The Official Referee found that the actual amount which defendants paid for the property of Limited on the foreclosure was $143,746.45, but that its true value on the date of foreclosure sale was $200,000.
We have reached the conclusion that the findings as to the indebtedness of Limited and Incorporated to defendants, which made up the greater part of the consideration so found to have been paid by defendants for Limited’s properties, was generous to them. We have reached the same conclusion as to the finding on Value of $200,000.
At the time when defendants caused to be issued to themselves for an antecedent indebtedness the bonds of Limited, they did so for the express purpose of using them to pay on any bid they might make on the contemplated immediate foreclosure. They knew that armed with these bonds they were in a superior position in the event of competitive bidding. We have reached the conclusion that, taking into consideration all the circumstances attendant upon this transaction these defendants breached their fiduciary duty, as directors, to Incorporated and its stockholders, thereby damaging Incorporated by lessening the value of its assets.
Assuming that, inferentially, the holdings in General Rubber Co. v. Benedict (215 N. Y. 18) and Matter of Auditore (249 N. Y. 335) would preclude the bringing of the present *405action, we. do not believe that such a rule is available to these defendants, because, by their own conduct of the affairs of the two corporations, of which they were common directors, they entirely disregarded the separate entity of each, and so intermingled the affairs of each corporation, that the idea of each as a separate entity became a mere legal fiction.
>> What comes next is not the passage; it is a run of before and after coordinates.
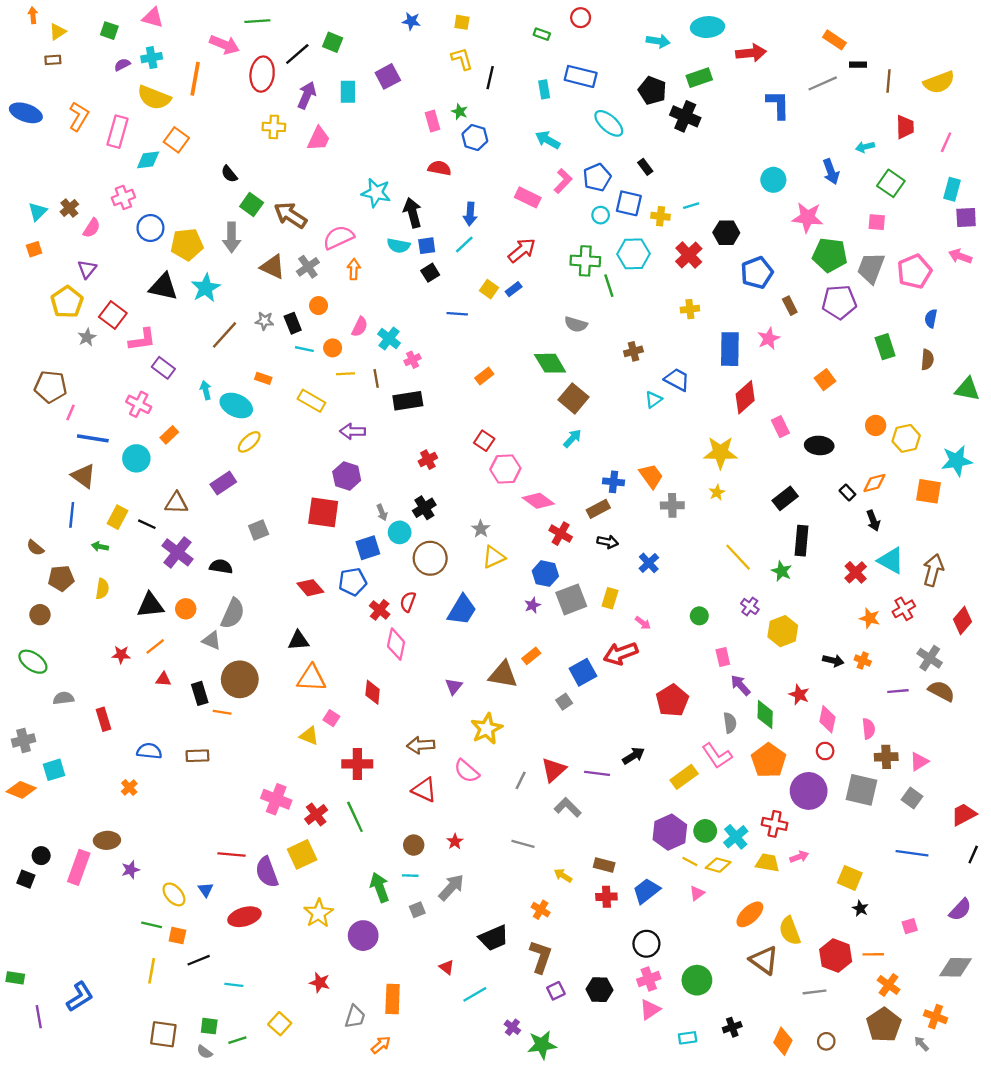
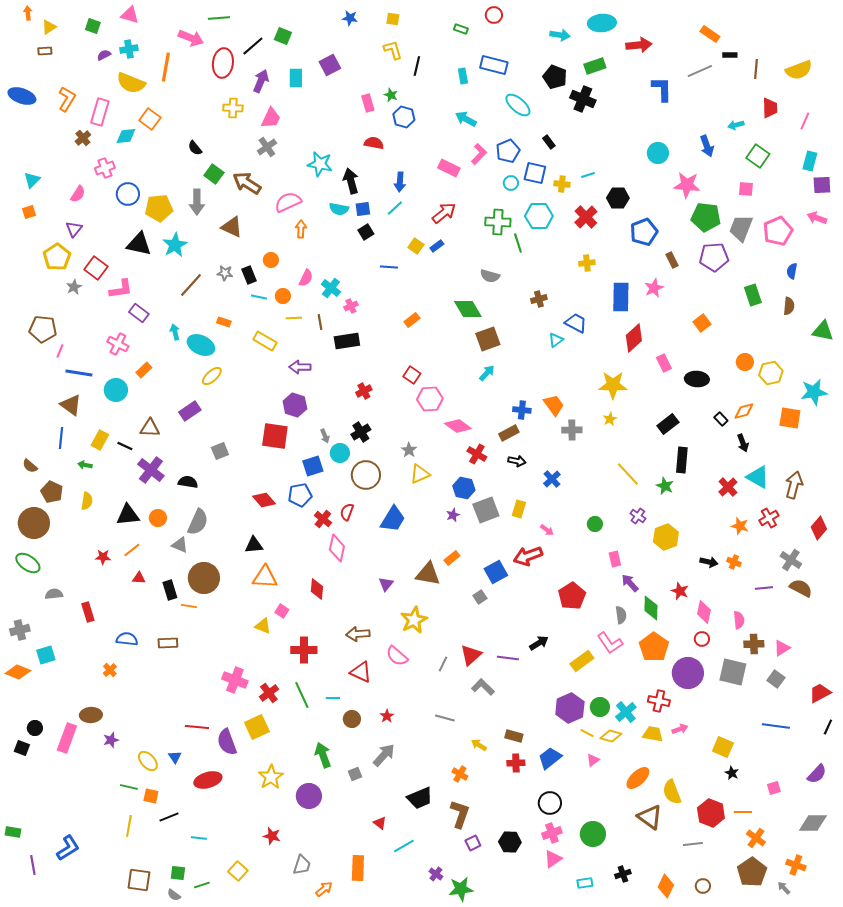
brown cross: (69, 208) -> (83, 138), moved
gray cross: (308, 267) -> (267, 147), moved
brown square: (574, 398) -> (488, 339), turned 30
brown pentagon: (61, 578) -> (52, 492), turned 30
brown circle: (40, 615) -> (34, 523), size x1.8
cyan line: (410, 876) -> (333, 698), moved
orange rectangle: (393, 999) -> (358, 868), moved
We do not consider that the Canadian judgment of foreclosure operates as an estoppel precluding a recovery in this action. (Schuylkill Fuel Corp. v. Nieberg Realty Corp., 250 N. Y. 304, 306, 307; Sielcken-Schwarz v. American Factors, Ltd., 265 N. Y. 239, 243.)
Neither do we find any abuse of discretion in refusing an allowance to defendants for expenses pursuant to section 322 of the Civil Practice Act, nor in allowing to plaintiffs an extra allowance for costs.
The judgment and orders from which appeals have been taken should be affirmed, with costs.
All concur. Present — Taylor, P. J., Dowling, McCubn, Larkin and Love, JJ.
Judgment and orders affirmed, with costs. [See post, p. 924.]